The operation of the Na⁺/Mg²⁺ exchanger, its strict dependence on extracellular Na⁺, and its inhibition by amiloride, imipramine, and quinidine have been confirmed in plasma membrane vesicles from liver [14, 15], heart [16], and intestine [17]. In both liver [15] and heart [16] plasma membrane vesicles, the activation of the exchanger via cAMP-dependent phosphorylation has been validated under in vitro conditions. In the case of the liver, the operation of the exchanger appears to be specifically confined to the basolateral domain of the hepatocyte [15].

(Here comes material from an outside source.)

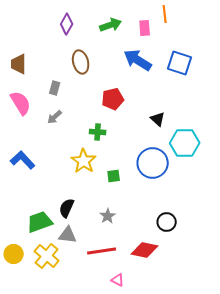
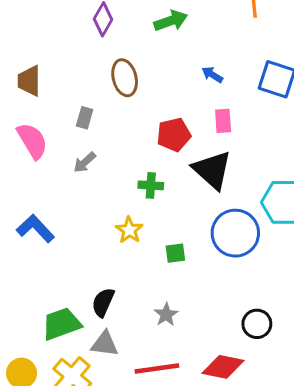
pink rectangle: (145, 28) -> (223, 121), moved
blue arrow: (138, 60) -> (212, 75), size x0.5
black triangle: (158, 119) -> (212, 170), moved, size x1.8
yellow star: (84, 161) -> (129, 230), size x0.7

While the operation and regulation of this exchanger have been corroborated in a variety of cell types and experimental models, uncertainty still remains about its stoichiometry of exchange. The original assessment that the exchanger is electroneutral [18] in chicken and turkey red blood cells has not been confirmed in human [19] or ferret erythrocytes [20], in which an electrogenic 1Na ⁺_in :1 Mg ²⁺_out exchange ratio has been measured. A similar electrogenic ratio has been determined in liver plasma membrane vesicles [21].

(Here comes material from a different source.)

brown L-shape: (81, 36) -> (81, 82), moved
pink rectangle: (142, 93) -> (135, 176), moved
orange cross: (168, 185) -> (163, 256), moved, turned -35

The different stoichiometry ratios reported in the literature raise the question as to which extent experimental conditions and medium composition affect the operation of this transport mechanism. In particular, experimental evidence suggests a modulating role by intracellular and/or extracellular Cl⁻ on the operation of the exchanger. It has been reported that the addition of increasing extracellular concentrations of Cl⁻ (as choline chloride) stimulates Mg²⁺ extrusion from liver cells via a DIDS inhibited pathway [22]. In erythrocytes, intracellular Cl⁻ appears to stimulate the Na⁺/Mg²⁺ exchanger through a cooperative effect [23]. A similar effect has been observed in the dialyzed squid axon [24], in which transport of Cl⁻ via the Na⁺/Mg²⁺ exchanger has been observed. It remains unclear, however, whether Cl⁻ ions can affect the stoichiometry ratio of the exchanger.

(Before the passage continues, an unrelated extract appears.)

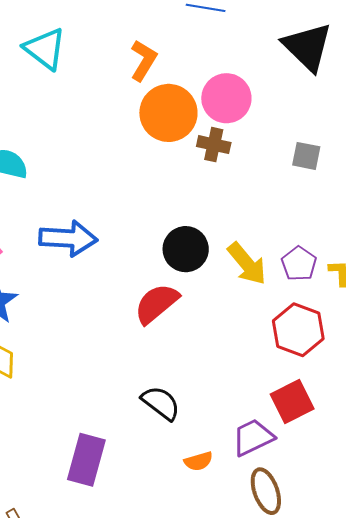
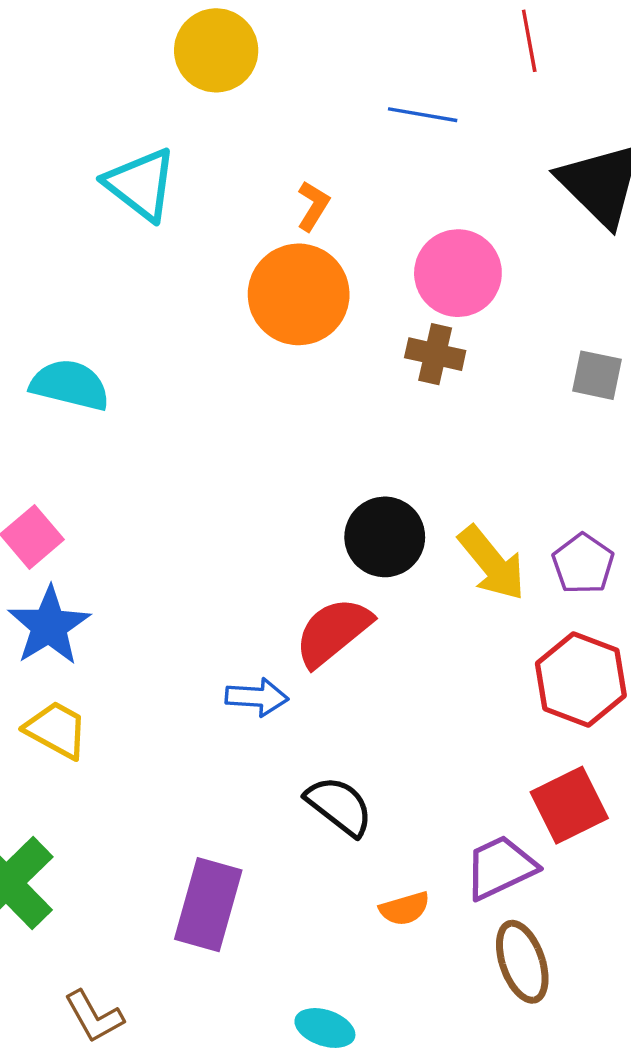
orange L-shape: (143, 60) -> (313, 206), size x0.7
orange circle: (168, 113) -> (299, 294), moved
blue arrow: (68, 238) -> (257, 697), moved, size x0.6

This present study was undertaken to assess the role played by extra- and intra-cellular Cl⁻ on the stoichiometry exchange ratio of the Na⁺/Mg²⁺ antiport in liver cells. For this purpose, basolateral liver plasma membrane vesicles loaded with MgCl₂ or Mg-gluconate were incubated in the presence of varying extravesicular concentrations of NaCl or Na-isethionate. The results reported here indicated that Cl⁻ ions are not required for the Na⁺/Mg²⁺ exchanger to operate, but their absence converts the stoichiometry exchange ratio of the antiport from electrogenic to electroneutral. Furthermore, Cl⁻ appears to be extruded from the vesicles in concomitance with Na⁺-induced Mg²⁺ extrusion. The change in ratio and the Cl⁻ extrusion can have important implications for Na⁺, Mg²⁺, and Cl⁻ cellular homeostasis, and have important repercussions on the membrane potential of the hepatocyte.

Materials and methods

Materials

All chemicals were of the purest analytical grade (Sigma, St. Louis, MO). Nitrex nylon mesh was from Tetko (Briarcliff Manor, NY). ³⁶Chloride was from American Radiolabeled Chemicals, Inc (St Louis, MO).

Animals ethics

Male Sprague–Dawley rats (220–250 g body weight) were used as organ donors. Animals were maintained and handled in accordance with the Guide for the Care and Use of Laboratory Animals (Institute of Laboratory Animal Resources, Commission on Life Science, National Research Council 1996), as approved by the Animal Resource Center (ARC) at Case Western Reserve University, Cleveland, Ohio.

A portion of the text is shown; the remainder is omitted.